Duas coisas: a lei humana e a lei natural. Tendo os homens formulado leis apropriadas a seus costumes e caracteres, elas estabeleceram direitos que podem ter variado, com o progresso das luzes. Vede se hoje as vossas leis, sem serem perfeitas, consagram os mesmos direitos que as da Idade Média. Entretanto, esses direitos antiquados, que agora vos parecem monstruosos, pareciam justos e naturais naquela época. Nem sempre, pois, é acorde com a justiça o direito que os homens estabelecem. Ademais, este direito regula apenas algumas relações sociais, quando é certo que, na vida particular, há uma imensidade de atos unicamente da alçada do tribunal da consciência.
“Posto de parte o direito que a lei humana consagra, qual a base da justiça segundo a lei natural?”
Disse o Cristo: Queira cada um para os outros o que quereria para si mesmo. No coração do homem imprimiu Deus a regra da verdadeira justiça, fazendo que cada um deseje ver respeitados os seus direitos. Na incerteza de como deva proceder com o seu semelhante, em dada circunstância, trate o homem de saber como quereria que com ele procedessem em circunstância idêntica. Guia mais seguro do que a própria consciência não lhe podia Deus haver dado.”
Efetivamente, o critério da verdadeira justiça está em querer cada um para os outros o que para si mesmo quereria, e não em querer para si o que quereria para os outros, o que absolutamente não é a mesma coisa.

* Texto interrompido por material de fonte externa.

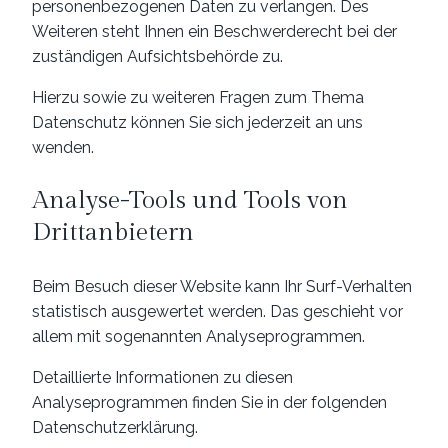
personenbezogenen Daten zu verlangen. Des
Weiteren steht Ihnen ein Beschwerderecht bei der
zuständigen Aufsichtsbehörde zu.
Hierzu sowie zu weiteren Fragen zum Thema
Datenschutz können Sie sich jederzeit an uns
wenden.
Analyse-Tools und Tools von
Dritt­anbietern
Beim Besuch dieser Website kann Ihr Surf-Verhalten
statistisch ausgewertet werden. Das geschieht vor
allem mit sogenannten Analyseprogrammen.
Detaillierte Informationen zu diesen
Analyseprogrammen finden Sie in der folgenden
Datenschutzerklärung.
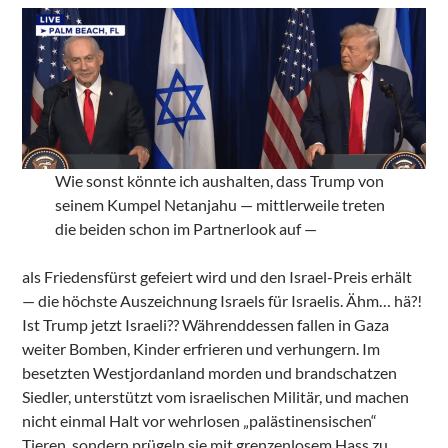
Wie sonst könnte ich aushalten, dass Trump von
seinem Kumpel Netanjahu — mittlerweile treten
die beiden schon im Partnerlook auf —
als Friedensfürst gefeiert wird und den Israel-Preis erhält
— die höchste Auszeichnung Israels für Israelis. Ähm… hä?!
Ist Trump jetzt Israeli?? Währenddessen fallen in Gaza
weiter Bomben, Kinder erfrieren und verhungern. Im
besetzten Westjordanland morden und brandschatzen
Siedler, unterstützt vom israelischen Militär, und machen
nicht einmal Halt vor wehrlosen „palästinensischen“
Tieren, sondern prügeln sie mit grenzenlosem Hass zu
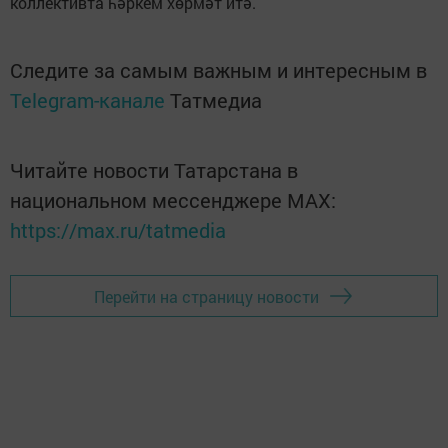
коллективта һәркем хөрмәт итә.
Следите за самым важным и интересным в
Telegram-канале
Татмедиа
Читайте новости Татарстана в
национальном мессенджере MАХ:
https://max.ru/tatmedia
Перейти на страницу новости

Não sendo natural que haja quem deseje o mal para si, desde que cada um tome por modelo o seu desejo pessoal, é evidente que nunca ninguém desejará para o seu semelhante senão o bem. Em todos os tempos e sob o império de todas as crenças, sempre o homem se esforçou para que prevalecesse o seu direito pessoal. [8]
Seria possível encontrar maneira mais de acordo com a razão e o bom senso para se entender a justiça?
Talvez seja, mas enquanto não a encontrarmos, essa nos aquieta o coração e a razão, pois nos mostra uma causa justa para o sofrimento e uma razão convincente para que optemos sempre pelo bem e pelas virtudes.
Equipe Filosofia no ar / tc 17/03/2012
[1] O Livro dos Espíritos, item 875.
[2] Conforme Œuvres complètes de Platon, trad. Dacier et Grou, tome septième, Paris 1869.
[3] Necessidade: do grego Anagke. Personificação da inexorabilidade do destino, força suprema a que os próprios deuses estavam sujeitos, filha de Cronos e irmã da justiça (Dike). Áiter (o Éter), Caos e Érebo eram seus filhos. Em Platão a Necessidade era mãe das Moiras. Mais tarde a Necessidade tornou-se uma divindade da morte, principalmente nas crenças populares. (Dicionário de mitologia grega e romana, Mário da Gama Kury. 8ª ed. Zahar, RJ.
[4] Revista Espírita, setembro de 1858 - Platão e a doutrina da escolha das provas.
[5] Elizabeth Clare Prophet, em Reencarnação, o elo perdido do Cristianismo, 2ª. ed. Editora Nova Era, 1998.
[6] Ao publicar o Livro dos Espíritos, que contêm a síntese doutrinária da Ciência Espírita, em 18 de abril de 1857, o Sr. Rivail, conhecido educador e escritor francês, adotou o pseudônimo Allan Kardec, com que passou a assinar as demais obras doutrinárias a partir de então, para não as confundir com suas demais obras de educação.
[7] Allan Kardec, O que é o Espiritismo, Preâmbulo.
[8] O Livro dos Espíritos, itens 875 e 876.